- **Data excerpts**
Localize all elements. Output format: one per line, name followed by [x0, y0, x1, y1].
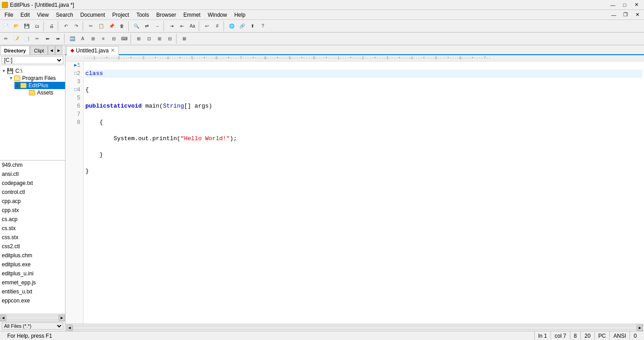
- tb2-btn17[interactable]: ⊠: [179, 34, 189, 44]
- new-button[interactable]: 📄: [1, 21, 11, 31]
- menu-emmet[interactable]: Emmet: [180, 10, 204, 20]
- menu-tools[interactable]: Tools: [133, 10, 153, 20]
- drive-select[interactable]: [C:]: [2, 56, 63, 64]
- expand-arrow-pf[interactable]: ▼: [9, 76, 13, 80]
- tab-directory[interactable]: Directory: [0, 46, 30, 55]
- mdi-restore-button[interactable]: ❐: [620, 10, 631, 19]
- file-item[interactable]: control.ctl: [0, 188, 65, 197]
- tb2-btn11[interactable]: ⊟: [109, 34, 119, 44]
- file-item[interactable]: editplus.exe: [0, 260, 65, 269]
- menu-view[interactable]: View: [33, 10, 52, 20]
- tree-item-c[interactable]: ▼ 💾 C:\: [0, 67, 65, 75]
- menu-document[interactable]: Document: [77, 10, 109, 20]
- file-item[interactable]: 949.chm: [0, 161, 65, 170]
- editor-hscroll-right[interactable]: ►: [637, 325, 643, 331]
- panel-tab-next[interactable]: ►: [55, 46, 62, 55]
- minimize-button[interactable]: —: [607, 0, 619, 9]
- tb2-btn9[interactable]: ⊞: [88, 34, 98, 44]
- hscroll-track[interactable]: [6, 316, 59, 320]
- togglecase-button[interactable]: Aa: [187, 21, 197, 31]
- goto-button[interactable]: →: [152, 21, 162, 31]
- tb2-btn14[interactable]: ⊡: [144, 34, 154, 44]
- file-item[interactable]: cpp.stx: [0, 206, 65, 215]
- save-button[interactable]: 💾: [22, 21, 32, 31]
- file-item[interactable]: eppcon.exe: [0, 296, 65, 305]
- replace-button[interactable]: ⇄: [142, 21, 152, 31]
- tb2-btn7[interactable]: 🔤: [67, 34, 77, 44]
- file-item[interactable]: ansi.ctl: [0, 170, 65, 179]
- browser-button[interactable]: 🌐: [227, 21, 237, 31]
- file-item[interactable]: css.stx: [0, 233, 65, 242]
- ftpopen-button[interactable]: 🔗: [237, 21, 247, 31]
- ftpupload-button[interactable]: ⬆: [247, 21, 257, 31]
- delete-button[interactable]: 🗑: [117, 21, 127, 31]
- tb2-btn5[interactable]: ⬅: [42, 34, 52, 44]
- tb2-btn4[interactable]: ✂: [32, 34, 42, 44]
- tree-item-editplus[interactable]: ▶ EditPlus: [14, 82, 65, 89]
- menu-help[interactable]: Help: [231, 10, 249, 20]
- code-content[interactable]: class { public static void main(String[]…: [84, 61, 644, 324]
- hscroll-right[interactable]: ►: [59, 315, 65, 321]
- print-button[interactable]: 🖨: [47, 21, 56, 31]
- tab-clipt[interactable]: Clipt: [30, 46, 48, 55]
- outdent-button[interactable]: ⇤: [177, 21, 187, 31]
- tb2-btn2[interactable]: 📝: [11, 34, 21, 44]
- undo-button[interactable]: ↶: [61, 21, 71, 31]
- file-item[interactable]: emmet_epp.js: [0, 278, 65, 287]
- code-line-7: }: [85, 167, 642, 175]
- menu-window[interactable]: Window: [204, 10, 231, 20]
- expand-arrow-ep[interactable]: ▶: [16, 83, 19, 88]
- tb2-btn13[interactable]: ⊞: [134, 34, 144, 44]
- mdi-close-button[interactable]: ✕: [631, 10, 643, 19]
- panel-tab-prev[interactable]: ◄: [48, 46, 55, 55]
- paste-button[interactable]: 📌: [107, 21, 117, 31]
- menu-browser[interactable]: Browser: [153, 10, 180, 20]
- menu-search[interactable]: Search: [52, 10, 77, 20]
- linenums-button[interactable]: #: [212, 21, 222, 31]
- tb2-btn6[interactable]: ➡: [53, 34, 63, 44]
- copy-button[interactable]: 📋: [96, 21, 106, 31]
- tb2-btn8[interactable]: A: [78, 34, 88, 44]
- file-item[interactable]: cs.acp: [0, 215, 65, 224]
- editor-tab-untitled1[interactable]: ◆ Untitled1.java ✕: [66, 46, 119, 55]
- file-item[interactable]: editplus.chm: [0, 251, 65, 260]
- file-item[interactable]: cs.stx: [0, 224, 65, 233]
- cut-button[interactable]: ✂: [86, 21, 96, 31]
- tb2-btn3[interactable]: 📑: [22, 34, 32, 44]
- tb2-btn16[interactable]: ⊟: [165, 34, 175, 44]
- editor-hscroll-track[interactable]: [73, 326, 637, 330]
- hscroll-left[interactable]: ◄: [0, 315, 6, 321]
- tb2-btn12[interactable]: ⌨: [119, 34, 129, 44]
- tb2-btn15[interactable]: ⊞: [154, 34, 164, 44]
- save-all-button[interactable]: 🗂: [32, 21, 42, 31]
- ruler-content: ----1----+----2----+----3----+----4----+…: [84, 56, 491, 61]
- tab-close-button[interactable]: ✕: [111, 47, 115, 53]
- file-list-hscroll[interactable]: ◄ ►: [0, 314, 65, 321]
- wordwrap-button[interactable]: ↩: [202, 21, 212, 31]
- help-toolbar-button[interactable]: ?: [258, 21, 268, 31]
- file-filter-select[interactable]: All Files (*.*): [2, 322, 63, 330]
- file-item[interactable]: codepage.txt: [0, 179, 65, 188]
- mdi-minimize-button[interactable]: —: [608, 10, 620, 19]
- menu-file[interactable]: File: [1, 10, 17, 20]
- file-item[interactable]: editplus_u.ini: [0, 269, 65, 278]
- bottom-scrollbar[interactable]: ◄ ►: [65, 324, 644, 331]
- menu-edit[interactable]: Edit: [17, 10, 33, 20]
- editor-hscroll-left[interactable]: ◄: [66, 325, 73, 331]
- tb2-btn1[interactable]: ✏: [1, 34, 11, 44]
- open-button[interactable]: 📂: [11, 21, 21, 31]
- tree-item-programfiles[interactable]: ▼ Program Files: [7, 75, 65, 82]
- find-button[interactable]: 🔍: [131, 21, 141, 31]
- expand-arrow-c[interactable]: ▼: [2, 69, 6, 73]
- indent-button[interactable]: ⇥: [167, 21, 177, 31]
- drive-selector[interactable]: [C:]: [0, 55, 65, 66]
- close-button[interactable]: ✕: [630, 0, 642, 9]
- file-item[interactable]: entities_u.txt: [0, 287, 65, 296]
- file-item[interactable]: cpp.acp: [0, 197, 65, 206]
- file-item[interactable]: css2.ctl: [0, 242, 65, 251]
- redo-button[interactable]: ↷: [71, 21, 81, 31]
- tree-item-assets[interactable]: Assets: [22, 89, 65, 96]
- maximize-button[interactable]: □: [619, 0, 630, 9]
- menu-project[interactable]: Project: [109, 10, 133, 20]
- tb2-btn10[interactable]: ≡: [98, 34, 108, 44]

- **Your instructions**
Lines holding the word "editor" should be copied from the entries above.

- **Solution to the problem**
- editor-hscroll-right[interactable]: ►: [637, 325, 643, 331]
- editor-tab-untitled1[interactable]: ◆ Untitled1.java ✕: [66, 46, 119, 55]
- editor-hscroll-track[interactable]: [73, 326, 637, 330]
- editor-hscroll-left[interactable]: ◄: [66, 325, 73, 331]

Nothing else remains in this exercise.